Entre as exposições que participou, destacam-se: Gabriela Melzer: delírios solares (Individual, Galeria Filomena – Rosewood, São Paulo, Brasil, 2025); Gabriela Melzer: Animismo (Individual, FEMA Gallery, Cascais, Portugal, 2025); Diálogos (Coletiva, Arpa & Shopping Cidade Jardim, São Paulo, 2024); Líquen teso (Coletiva, Galatea, São Paulo, 2024); Lux Feminae (Coletiva, Por Olivia Zabludovicz e Lily Cohen, Nova York, 2022) e So show (Coletiva, São Paulo, 2022). 

Sobre o artista 

Ygor Landarin (1995) nasceu em Uruguaiana, no Rio Grande do Sul, e cresceu em Florianópolis, Santa Catarina. Formou-se na Escola de Artes Visuais Parque Lage, no Rio de Janeiro, em 2018, sendo selecionado para o curso Formação e Deformação, da mesma instituição. Recebeu também bolsa no curso lmersões Poéticas, da Escola Sem Sítio, no Rio de Janeiro, em 2017. 

Sua pesquisa artística aborda memórias e heranças visuais ligadas à cidade onde cresceu, desenvolvendo uma poética que aproxima arte e arqueologia, através da escultura, do bordado e da experimentação com diferentes materiais como a areia, a porcelana fria e o cimento. Muitas vezes, seus trabalhos criam abstrações relacionadas a concheiros e sambaquis, investigando camadas de tempo, permanência e transformação. 

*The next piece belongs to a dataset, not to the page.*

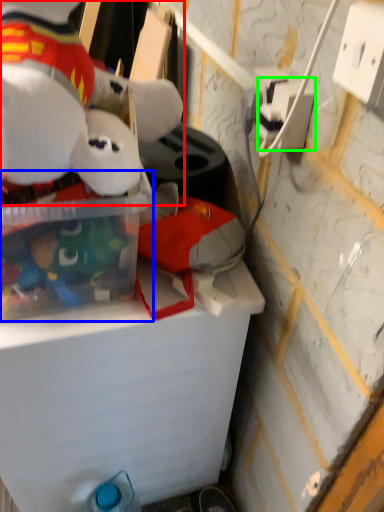 Question: Considering the real-world distances, which object is closest to toy (highlighted by a red box)? storage box (highlighted by a blue box) or power outlet (highlighted by a green box).

Choices:
 (A) storage box
 (B) power outlet

Answer: (A) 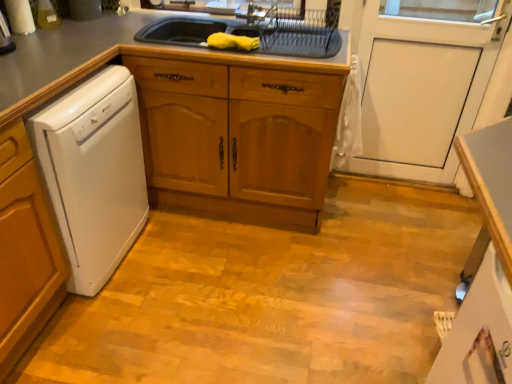 Locate an element on the screen. Image resolution: width=512 pixels, height=384 pixels. vacant space behind white glossy counter at lower right is located at coordinates (376, 256).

Desde 2017, colaborou com a artista Brígida Baltar (1959–2022), passando a integrar, posteriormente, a equipe de conservação, memória e continuidade de projetos do Instituto Brígida Baltar. Referência fundamental em sua trajetória, a artista influenciou diretamente a incorporação do bordado na prática de Landarin. Em seus trabalhos, Landarin desenvolve o desenho como marcação inicial, que depois é bordado, e posteriormente recoberto com areia — procedimento que estabelece um diálogo com a produção de Baltar, sobretudo em seus últimos anos, quando a artista se dedicou de forma mais intensa ao bordado. 

Ygor Landarin já participou de residências artísticas como: FAAP (São Paulo, 2019) e Domo Damo (São Paulo, 2025). Entre as exposições das quais participou, destacam-se: 39º Panorama da Arte Brasileira: Depois que tudo foi dito (Coletiva, Museu de Arte Moderna de São Paulo – MAM-SP, São Paulo, Brasil, 2026); Falácia Natural (Coletiva, Galeria Refresco, Rio de Janeiro, Brasil, 2026); A ética e a estética na era da imagem (Coletiva, Centro Cultural Correios RJ, Rio de Janeiro, Brasil, 2026); Manguezal (Coletiva, Centro Cultural Banco do

Brasil – CCBB RJ, Rio de Janeiro, Brasil, 2025); Querela – Para além de qualquer princípio (Coletiva, Centro Municipal de Arte Hélio Oiticica, Rio de Janeiro, Brasil, 2025); Mostra Nise da Silveira – A revolução pelo afeto (Coletiva, CCBB, Brasília, Brasil, 2024–2025); Bienal de Coimbra (Coletiva, Coimbra, Portugal, 2024); Diálogos entre arte e natureza (Coletiva, Galeria da Passagem – UERJ, Rio de Janeiro, Brasil, 2024); Ano azul (Individual, Galeria Inox, Rio de Janeiro, Brasil, 2021); Corpo Contido (Individual, Galeria Inox, Rio de Janeiro, Brasil, 2019). O artista também possui obras na coleção do Museu de Arte do Rio — MAR, no Rio de Janeiro. Em 2026, foi indicado ao Prêmio Pipa.